Getting Down and Dirty With Big Healthcare Data

In 2005, President George W. Bush spoke at the Cleveland Clinic while I was there as a precocious third-year medical student. His goal was to promote a 10-year plan to computerize half of Americans healthcare data to allow for secure healthcare data sharing across institutions [1].

Flash forward four years to February of 2009, and the American Recovery and Reinvestment Act (Obamacare to some) was enacted with the goal to "promote the adoption and meaningful use of interoperable health information technology"[2]. As part of the Medicare program there have been incentives (and future punishments) for incorporating the ability to share healthcare information through health information exchanges. This would (in a perfect world) allow for a healthcare provider to view data from other institutions and potentially improve quality and/or decrease costs (value).

As a gastroenterologist and Director of the Data Core in Research Services at the Regenstrief Institute, I have been a major advocate for secure widespread sharing of healthcare data to improve the value of healthcare in American (more on this in future postings). The overall goal is to have the right information, at the right time, to the right person to make the right decision for the patient (R4 Goal).
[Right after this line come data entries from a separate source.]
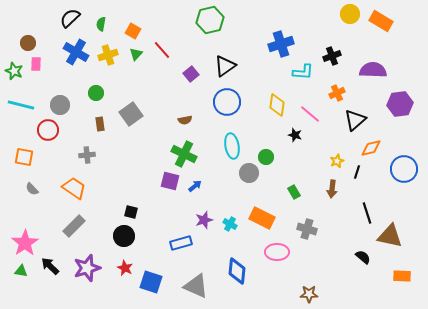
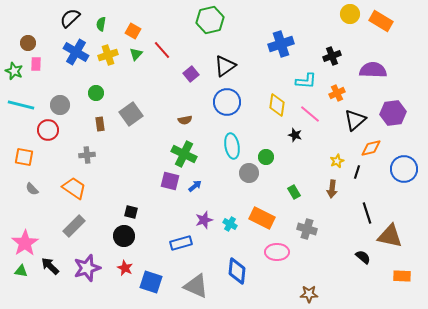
cyan L-shape at (303, 72): moved 3 px right, 9 px down
purple hexagon at (400, 104): moved 7 px left, 9 px down
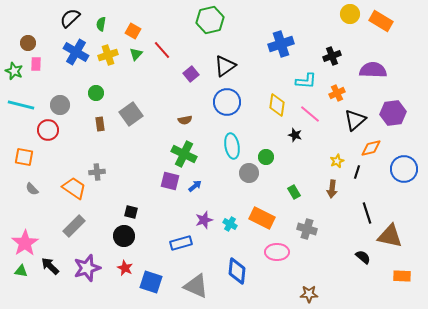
gray cross at (87, 155): moved 10 px right, 17 px down
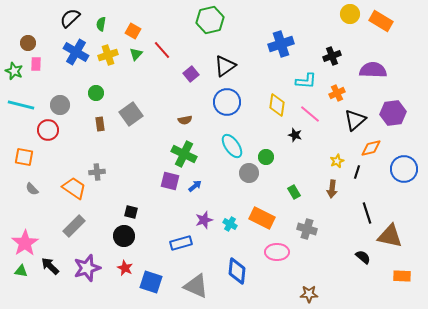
cyan ellipse at (232, 146): rotated 25 degrees counterclockwise
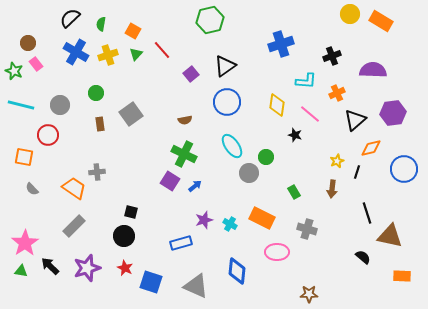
pink rectangle at (36, 64): rotated 40 degrees counterclockwise
red circle at (48, 130): moved 5 px down
purple square at (170, 181): rotated 18 degrees clockwise
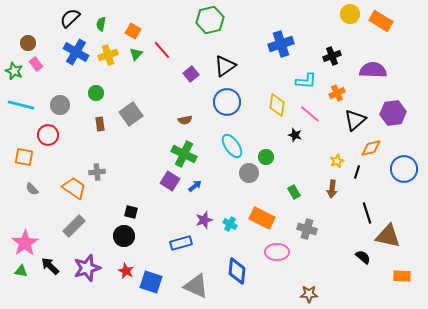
brown triangle at (390, 236): moved 2 px left
red star at (125, 268): moved 1 px right, 3 px down
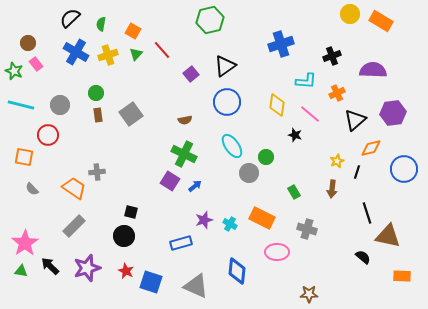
brown rectangle at (100, 124): moved 2 px left, 9 px up
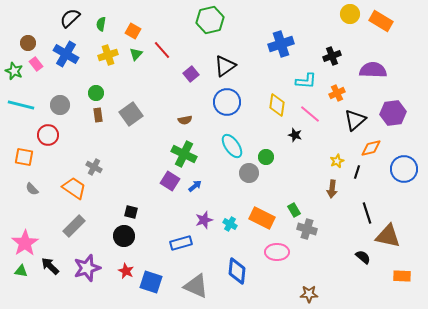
blue cross at (76, 52): moved 10 px left, 2 px down
gray cross at (97, 172): moved 3 px left, 5 px up; rotated 35 degrees clockwise
green rectangle at (294, 192): moved 18 px down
The Regenstrief Institute houses the oldest and largest health information exchange (HIE) in the country with over 30 years of electronic health records on 18 million unique individuals and over 4 billion clinical data points (e.g. labs, billing codes, etc.). With over 80 hospitals now participating in healthcare data sharing, this is a model for a national health information exchange that was envisioned by President Bush and pushed forward by the monetary rewards of the American Recovery and Reinvestment Act.

This all sounds wonderful from the surface (and from the politicians). However, the reality of healthcare data is that it does not work as well as what we would hope. We are now 10 years later and have, as of 2014, 76% of hospitals on at least a "basic" electronic health record system (EHR) [3]. However, the decision to rapidly expand the electronic availability of healthcare records has some major downstream consequences.

For instance, can your gender change throughout your life? You can within healthcare data, even without involving Caitlyn Jenner's surgeons [4]. Or can a patient be born after they die? Sean Connery was able to do this back in 1967 [5], and yes, it happens in healthcare data.

These are real scenarios that have been published in peer reviewed healthcare literature and impact the care of real life patients. How does this happen? The answer is complex and a combination of people and policies that have not been aligned as we have digitalized the healthcare enterprise.

Have no fear of perfection -- you'll never reach it.
- Salvador Dali

Humans are fallible. Humans entering data into healthcare records are no different. Gender, date of birth, ethnicity and many other demographic factors are often manually entered by a clerk or medical assistant within a health care system. Billing codes are assigned from hospitalizations by reviewing the documentation (often incomplete) and potentially assigning a non-specific code (more on ICD9/10 in future posts).

Even if there is internal reliability (within a hospital), in the era of data sharing across institutions on variable EHRs, there is increasing room for error. This is so common that researchers will often choose the gender, race or date of birth that is closest to their topic of interest or take the demographic characteristic that occurs most often. It is unclear, then, how much these assumptions play a role in outcomes of research, therefore influencing future patient care simply due to information entered at the initial point of care. In other words, would you want a future doctor of yours to use outdated or incorrect information to treat you?

How do you fix this? Well, Salvador Dali was correct in stating that we should have no fear of perfection, but we can put processes in place to make it more reachable.

Over the next months, I will highlight specific research questions posed and how the "dirtiness" of data effects the assumptions that we make and the outcomes of research. Hopefully this will illuminate the challenges faced within "Big Data" in the healthcare field and generate discussion of how to handle the imperfect world in which we live.